Ирландский паб располагался на углу улицы на полпути к моему дому. Громко играла музыка, какая-то старая песня группы «The White Stripes» 21. Так как руки Дэвида по-прежнему находились в карманах, он локтем указал на бар.

— Хочешь выпить?

Мне понадобилось мгновение, чтобы найти свой голос.

— Конечно.

Он провел меня к столику в самом конце зала, подальше от растущей толпы людей, заскочивших пропустить стаканчик после работы, а затем заказал две кружки пива «Гинесс» 22.

Как только нам принесли заказ, мы стали потягивать пиво и ни один из нас не нарушал воцарившуюся между нами тишину. Вскоре Дэвид снял свою бейсболку и положил ее на стол. Черт, бедное его лицо. Теперь я могла разглядеть его получше и заметила, что у него красуется по фингалу под каждым глазом.

Мы продолжали так сидеть, пялясь друг на друга, в неком странном противостоянии. Он смотрел на меня так, как будто ему тоже было больно, как будто его сердце тоже было разбито... Я не могла это больше выносить. Ожидание, когда же будут вытянуты наружу эти беспорядочные извинения относительно наших отношений, не помогало ни одному из нас. Кажется, пришло время придумать новый план. Мы выскажем друг другу все, что думаем, и каждый пойдет своей дорогой. Довольно боли и страданий.

— Ты, кажется, хотел рассказать мне о ней? — начала я, выпрямляясь на своем месте и готовясь к худшему.

— Да. Мы с Мартой были вместе достаточно долго. Ты, вероятно, уже поняла, что это она мне изменила. Она та, о которой мы говорили.

Я кивнула.

— Мы создали группу, когда мне было четырнадцать. Мал, Джимми и я. Бен присоединился на год позже, а она везде болталась с нами. Они были как семья, — сказал он, наморщив лоб. — Они и есть семья. Даже, когда все пошло не так, я не смог просто повернуться к ней спиной...

— Ты поцеловал ее.

Он вздохнул:

— Нет, она поцеловала меня. У нас с Мартой все кончено.

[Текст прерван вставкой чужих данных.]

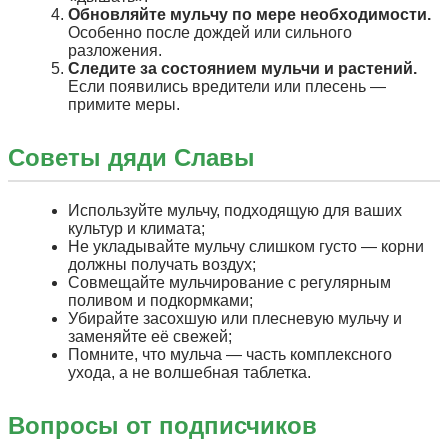
Обновляйте мульчу по мере необходимости.
Особенно после дождей или сильного
разложения.
Следите за состоянием мульчи и растений.
Если появились вредители или плесень —
примите меры.
Советы дяди Славы
Используйте мульчу, подходящую для ваших
культур и климата;
Не укладывайте мульчу слишком густо — корни
должны получать воздух;
Совмещайте мульчирование с регулярным
поливом и подкормками;
Убирайте засохшую или плесневую мульчу и
заменяйте её свежей;
Помните, что мульча — часть комплексного
ухода, а не волшебная таблетка.
Вопросы от подписчиков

— Я думаю, она не знает этого, так как до сих пор названивает тебе.

— Она переехала в Нью-Йорк, больше не работает с группой. Я не знаю, зачем она звонила, я не перезванивал.

Я кивнула, лишь немного успокоившись. Наши проблемы не были четко выявлены.

— Твое сердце понимает, что у тебя с ней все кончено? Полагаю, что я имею в виду твою голову? По правде говоря, сердце всего лишь еще одна мышца. Глупо говорить, что оно что-то решает.

— У нас с Мартой все кончено. Уже давно. Обещаю.

— Даже если это правда, не делает ли это меня утешительным призом? Попыткой вернуться к нормальной жизни?

— Эв, нет. Это не так.

— Ты уверен в этом? — спросила я с недоверием. Я подняла свое пиво и сделала глоток горького, темного эля с пенкой. Хоть что-то, чтобы успокоить нервы. — Я перестала страдать по тебе, — произнесла я тихим голосом. Мои плечи находились в том положении, в котором и должны: они были опущены. — Месяц. Хотя, я на самом деле не переставала в тебя верить до седьмого дня. Потом я поняла, ты не придешь. Я знала, что все кончено. Потому что, если бы я была важна для тебя, то к тому времени ты бы сказал хоть что-нибудь, правильно? Я имею в виду, ты знал, что я влюблена в тебя. Так что к тому времени ты бы положил конец моим страданиям, да?

Сказать ему было нечего.

— Ты скрывал и лгал, Дэвид. Я спрашивала тебя о сережке, помнишь?

Он кивнул.

— Ты лгал.

— Да. Мне очень жаль.

— Ты это сделал до или после нашего правила о честности? Я не помню. Хотя, это определенно было после правила не изменять, ведь так? — этот разговор был ошибкой. Все рваные мысли и эмоции, на которые он вдохновлял, нагнали меня слишком быстро.